Try it → Among the lines below, a stretch begins at the one with "If you want" and ends at the one with "structure, backed by experience and system". Repeat that stretch exactly, ends included.

Records shown →

====

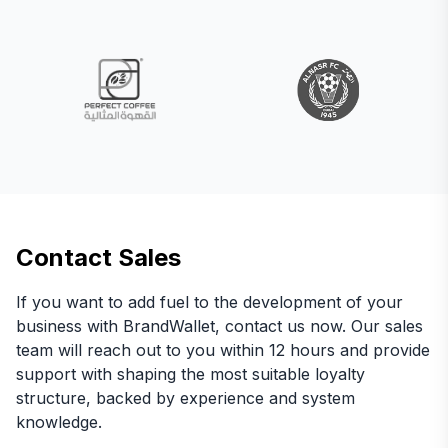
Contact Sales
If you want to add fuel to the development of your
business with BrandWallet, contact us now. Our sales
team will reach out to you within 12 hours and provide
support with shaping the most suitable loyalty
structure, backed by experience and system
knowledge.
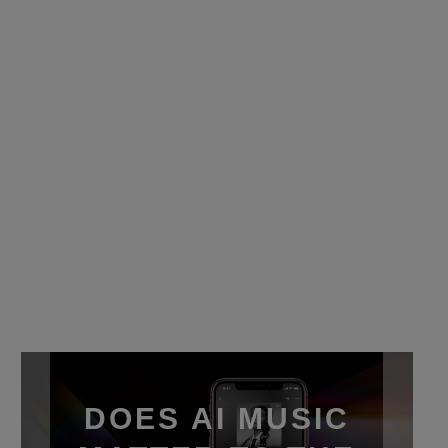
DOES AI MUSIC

====

Written answer →
If you want to add fuel to the development of your
business with BrandWallet, contact us now. Our sales
team will reach out to you within 12 hours and provide
support with shaping the most suitable loyalty
structure, backed by experience and system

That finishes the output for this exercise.